The boundaries on the possible youth of Kalash ethnogenesis aren't quite as specific, but the fact that their Dardic language is very basal within the Indo-Aryan languages (or alternately, its status as a fourth basal branch of Indo-Iranian) suggests that the earliest possible date is an appropriate place to expect to find Kalash ethnogenesis. Asko Parpola suggests in a 1999 scholarly anthology that the Dardic languages broke off from proto-Rig Vedic Sanskrit around 1700 BCE based upon Rig Vedic linguistic features found in Dardic languages and absent in other Indo-Aryan languages.
While Eurogenes understates the point a bit, I will underline it:
The long standing hypothesis that the Y-DNA R1b dominated Afanasievo and Yamnaya peoples were linguistically Indo-European is increasingly ill supported. The Afanasievo and Yamnaya peoples had closer ties to their Caucasian neighbors than their definitely linguistically Indo-European neighbors to the North of them.
This also tends to support my hypothesis that heavily Y-DNA R1b people of Western Europe were probably part of the same Vasconic language family as the modern Basque until around the time of Bronze Age collapse, when there was a mass language shift to Germanic, Celtic and Italic language, respectively, in Western Europe, with only a fairly modest population genetic impact.

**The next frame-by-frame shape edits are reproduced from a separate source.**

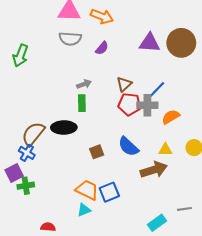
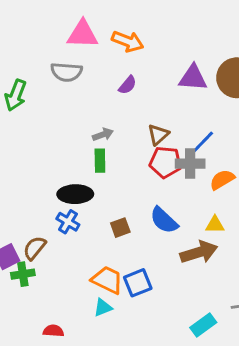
gray semicircle: (70, 39) -> (67, 72), moved
brown semicircle: (33, 134) -> (35, 248), moved, size x0.7
blue cross: (27, 153) -> (68, 222), moved

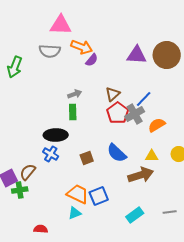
orange arrow: (128, 41) -> (82, 47), moved
red pentagon: (165, 162) -> (118, 113), turned 30
gray cross: (190, 164) -> (135, 114), turned -30
cyan rectangle: (203, 325) -> (135, 215), moved

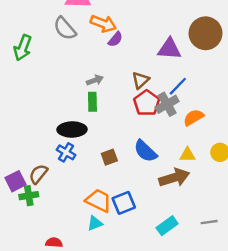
gray semicircle: (50, 51) -> (65, 28), turned 45
purple triangle: (137, 55) -> (169, 49), moved

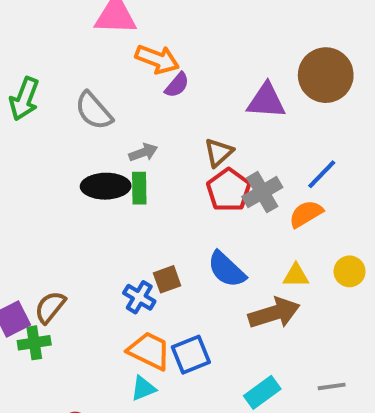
gray semicircle: (65, 28) -> (94, 111), moved
blue line: (178, 86) -> (322, 174), moved
black ellipse: (72, 129) -> (106, 186), moved
blue cross: (66, 152) -> (139, 297), moved

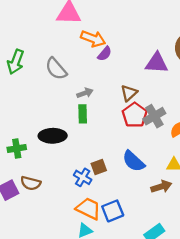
black ellipse: (106, 186) -> (53, 136), moved
brown semicircle: (50, 307) -> (31, 183), turned -114
brown arrow: (274, 313) -> (161, 187), size x0.7
green cross: (34, 343) -> (17, 148), moved

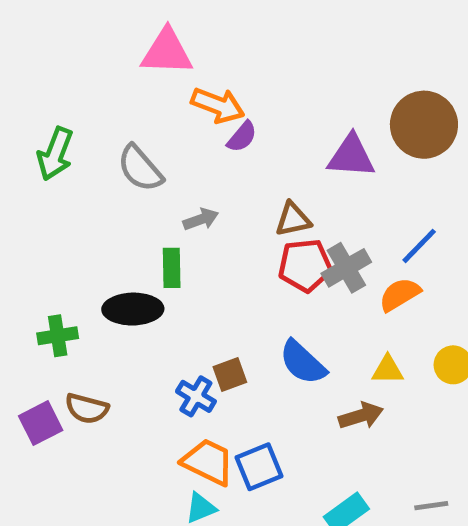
brown triangle: (129, 93) -> (293, 219), turned 30
green rectangle: (83, 114) -> (172, 268), moved
red pentagon: (135, 115) -> (305, 265), turned 30

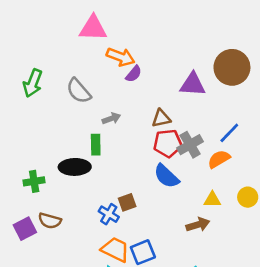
blue semicircle: (303, 362) -> (166, 176), moved

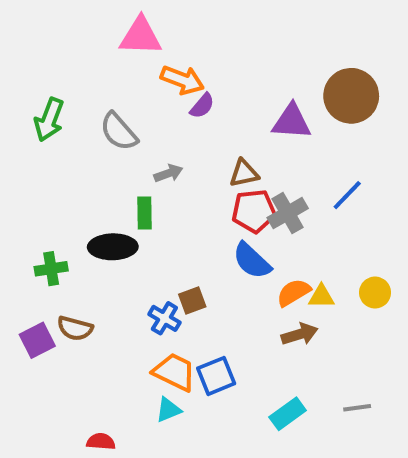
orange semicircle: (219, 159) -> (294, 293), moved

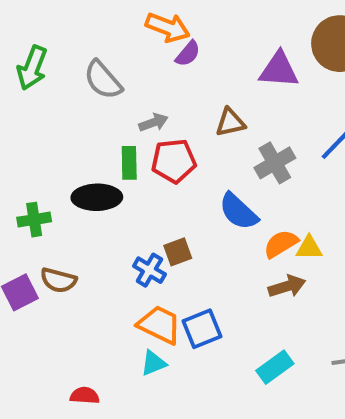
red pentagon: (254, 211) -> (174, 161), moved

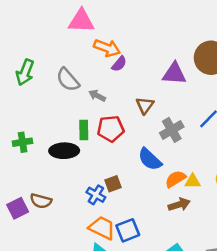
gray arrow: (153, 122) -> (97, 96), moved, turned -133
brown triangle: (230, 122) -> (145, 105), turned -42
green cross: (34, 220) -> (23, 142), moved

And, it also supports the argument that the Vasconic languages are distant relatives (at a time depth of about 4000-5000 years ago) of languages spoken in the highlands of the Caucasus Mountains, Iran and/or Anatolia, perhaps with a strong Atlantic Megalithic linguistic substrate, whose closest surviving relatives are one or more of the modern languages of the Caucasus mountains.
I remain agnostic regarding which of those languages are the closest relative and it could be that the proto-Vasconic languages were a sister language family to all of them.